Visual and multimodal AI applications are quickly evolving from research experiments into core drivers of real-world innovation. Powering everything from autonomous vehicles, robots, to industrial automation and analytics, the success of these systems in production relies on high-quality visual data and scalable workflows.

At CVPR 2025, the premier conference in computer vision, we’re excited to showcase practical tools, integrations, and workflows that meet the rising demands for building faster, more accurate AI models and datasets.

Join us in Nashville, TN, from June 17-21 to get hands-on with the tools engineered to simplify your data processes and accelerate model development.
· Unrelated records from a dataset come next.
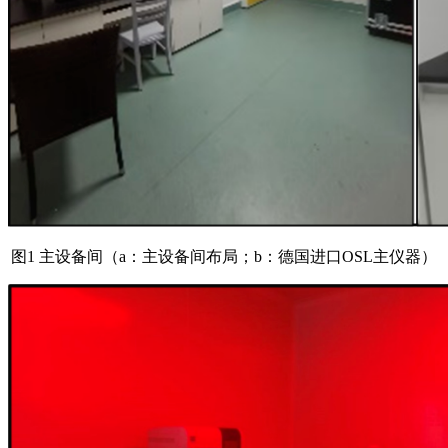
图1 主设备间（a：主设备间布局；b：德国进口OSL主仪器）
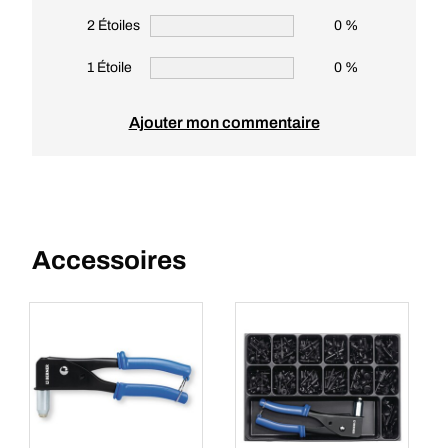
2 Étoiles
0 %
1 Étoile
0 %
Ajouter mon commentaire
Accessoires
Here's a glance at what we’ll be showcasing at the conference.

Demos

Simulation-to-reality: Smart simulation, curation, visualization with NVIDIA Omniverse and Voxel51
Verified Auto-Labeling: New zero-shot annotation workflows in FiftyOne to label visual data 5,000X faster with near-human accuracy
Video Search: Understand and efficiently search video content with Databricks, TwelveLabs, and Voxel51
Explore and curate datasets, improve and debug AI models using FiftyOne structured and actionable insights.

Workshops & Tutorials

VAND 3.0: Visual Anomaly and Novelty Detection workshop
Agriculture-Vision: Visual AI in the Field - Tutorial + Workshop

Lightning Talks

Practical tips and discussion focused on solving data curation and model performance challenges in use cases across medical, agtech, and manufacturing.
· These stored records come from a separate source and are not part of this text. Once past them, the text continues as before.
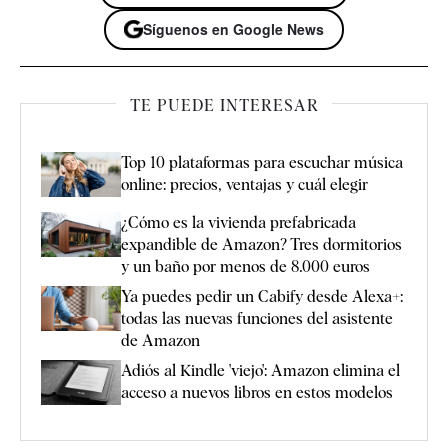
Síguenos en Google News
TE PUEDE INTERESAR
Top 10 plataformas para escuchar música
online: precios, ventajas y cuál elegir
¿Cómo es la vivienda prefabricada
expandible de Amazon? Tres dormitorios
y un baño por menos de 8.000 euros
Ya puedes pedir un Cabify desde Alexa+:
todas las nuevas funciones del asistente
de Amazon
Adiós al Kindle 'viejo': Amazon elimina el
acceso a nuevos libros en estos modelos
Come for the talks and demos, and stay for the drinks, swag, and insightful conversations! 🎉

Simulation-to-Reality with NVIDIA Omniverse + FiftyOne

Synthetic data is becoming a critical component in building robust visual AI systems, especially in domains like AVs, industrial robotics, and physical automation, where collecting diverse real-world data is often costly, impractical, or even unsafe. It’s slowly becoming a powerful alternative in scenarios where precise control over scene composition, object placement, and conditions is necessary.

By leveraging synthetic datasets using NVIDIA Omniverse, OpenUSD, and FiftyOne data curation, ML engineers can achieve comprehensive coverage and significantly augment training sets, without the burden of extensive manual data collection or labeling.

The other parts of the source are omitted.